• **Assignment**
Beginning with the line that contains "October 2023", reproduce every line through the end of the records below exactly, and leave the pictures out.

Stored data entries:
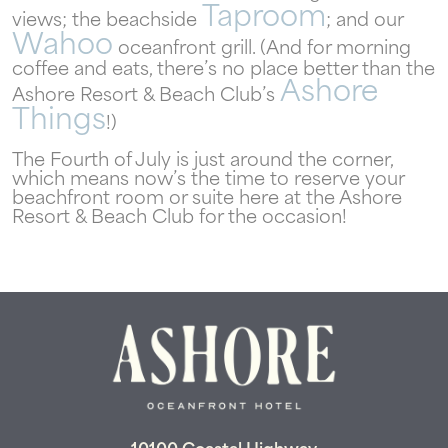
Taproom
views; the beachside
; and our
Wahoo
oceanfront grill. (And for morning
coffee and eats, there’s no place better than the
Ashore
Ashore Resort & Beach Club’s
Things
!)
The Fourth of July is just around the corner,
which means now’s the time to reserve your
beachfront room or suite here at the Ashore
Resort & Beach Club for the occasion!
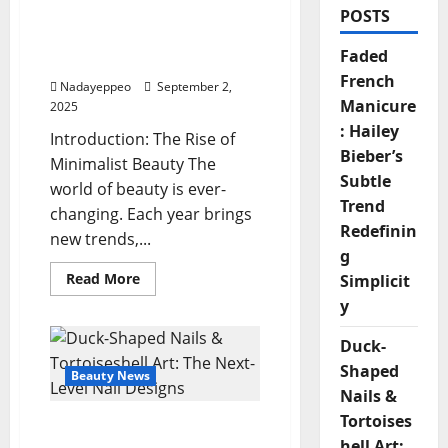
POSTS
Hailey Bieber’s Subtle
Trend Redefining
Faded
Simplicity
French
Nadayeppeo
September 2,
Manicure
2025
: Hailey
Introduction: The Rise of
Bieber’s
Minimalist Beauty The
Subtle
world of beauty is ever-
Trend
changing. Each year brings
Redefinin
new trends,...
g
Read
Read More
Simplicit
more
y
about
Faded
French
Duck-
Manicure:
Hailey
Shaped
Bieber’s
Beauty News
Subtle
Nails &
Trend
Redefining
Tortoises
Duck-Shaped Nails &
Simplicity
hell Art:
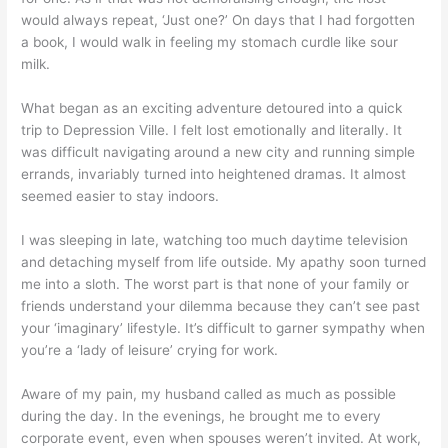
would always repeat, ‘Just one?’ On days that I had forgotten
a book, I would walk in feeling my stomach curdle like sour
milk.
What began as an exciting adventure detoured into a quick
trip to Depression Ville. I felt lost emotionally and literally. It
was difficult navigating around a new city and running simple
errands, invariably turned into heightened dramas. It almost
seemed easier to stay indoors.
I was sleeping in late, watching too much daytime television
and detaching myself from life outside. My apathy soon turned
me into a sloth. The worst part is that none of your family or
friends understand your dilemma because they can’t see past
your ‘imaginary’ lifestyle. It’s difficult to garner sympathy when
you’re a ‘lady of leisure’ crying for work.
Aware of my pain, my husband called as much as possible
during the day. In the evenings, he brought me to every
corporate event, even when spouses weren’t invited. At work,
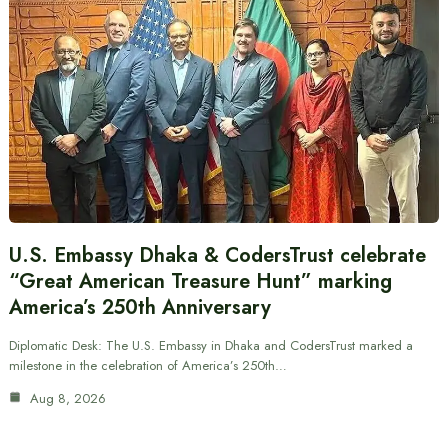
U.S. Embassy Dhaka & CodersTrust celebrate
“Great American Treasure Hunt” marking
America’s 250th Anniversary
Diplomatic Desk: The U.S. Embassy in Dhaka and CodersTrust marked a
milestone in the celebration of America’s 250th…
Aug 8, 2026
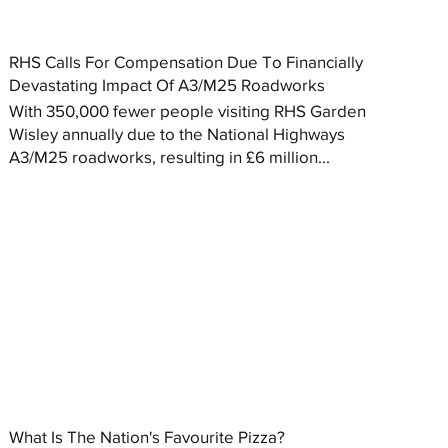
RHS Calls For Compensation Due To Financially
Devastating Impact Of A3/M25 Roadworks
With 350,000 fewer people visiting RHS Garden
Wisley annually due to the National Highways
A3/M25 roadworks, resulting in £6 million...
What Is The Nation's Favourite Pizza?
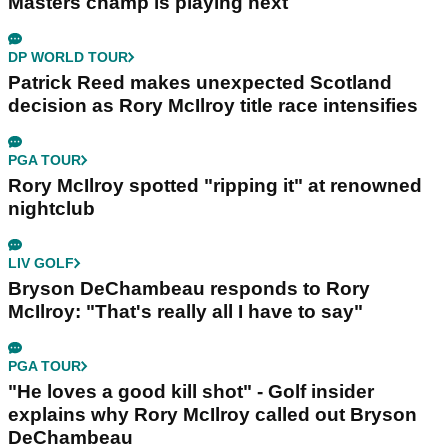
Masters champ is playing next
DP WORLD TOUR
Patrick Reed makes unexpected Scotland
decision as Rory McIlroy title race intensifies
PGA TOUR
Rory McIlroy spotted "ripping it" at renowned
nightclub
LIV GOLF
Bryson DeChambeau responds to Rory
McIlroy: "That's really all I have to say"
PGA TOUR
"He loves a good kill shot" - Golf insider
explains why Rory McIlroy called out Bryson
DeChambeau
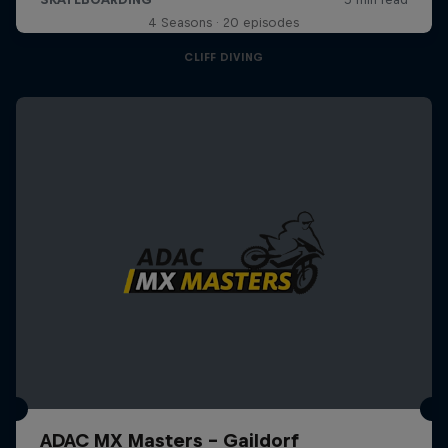
4 Seasons · 20 episodes
CLIFF DIVING
ADAC MX Masters – Gaildorf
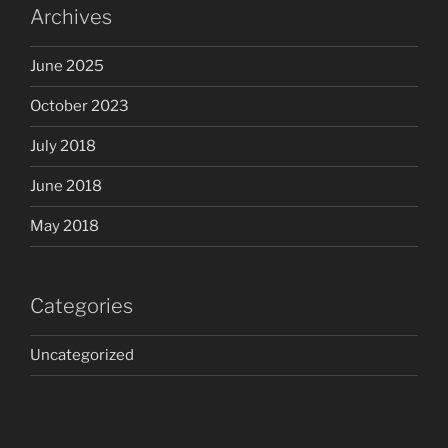
Archives
June 2025
October 2023
July 2018
June 2018
May 2018
Categories
Uncategorized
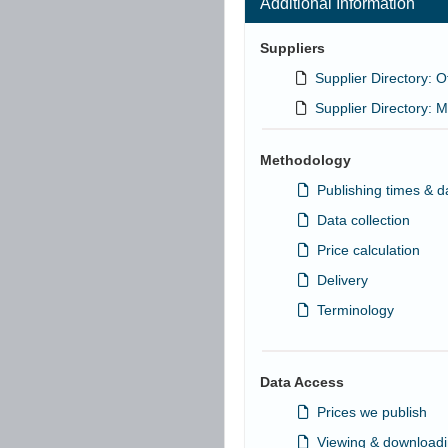
Additional Information
Suppliers
Supplier Directory: O
Supplier Directory: M
Methodology
Publishing times & d
Data collection
Price calculation
Delivery
Terminology
Data Access
Prices we publish
Viewing & downloadi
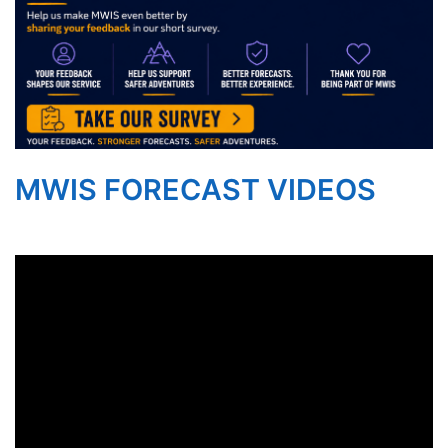
MWIS FORECAST VIDEOS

• **Task result**
October 2023
July 2018
June 2018
May 2018
Categories
Uncategorized
Additional Information
Suppliers
Supplier Directory: O
Supplier Directory: M
Methodology
Publishing times & d
Data collection
Price calculation
Delivery
Terminology
Data Access
Prices we publish
Viewing & downloadi
MWIS FORECAST VIDEOS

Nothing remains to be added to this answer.